Recommendations pertaining to pre-anaesthetic preparation of the patient are given.

Induction of anaesthesia in the child is never attempted under duress. The danger involved in spraying the upper respiratory tract with a local anaesthetic agent in infants and children is stressed.

Maintenance of anaesthesia is accomplished with a non-explosive mixture of fluothane, nitrous oxide, and oxygen. Since coughing causes alveolar filling with the contrast agent, the patient is completely curarized to avoid a source of anoxia and obliteration of bronchial detail. Controlled respiration throughout the procedure is an essential part of the preliminary selective bronchographic technique described.

Dionosyl is the contrast medium selected. This dye produces a uniform coating and clings to the bronchial mucosa. There is no necessity to flood the bronchial lumen to obtain radiological results of good quality. When properly used, in limited amounts, controlled respiration will not cause Dionosyl to be blown into the alveoli.

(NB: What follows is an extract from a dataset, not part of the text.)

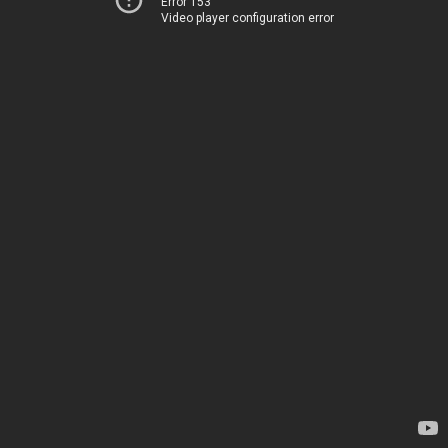
Error 153
Video player configuration error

Recommendations pertaining to the immediate post-anaesthetic care of the patient are given.

A report on a clinical study is included.

Note:

Presented at the annual meeting of the Canadian Anaesthetists' Society, Quebec Division, Royal Victoria Hospital, Montreal, P.Q., Feb. 6, 1960, and as an exhibit at the Second World Congress of Anaesthesiologists, Toronto, September 4–10, 1960.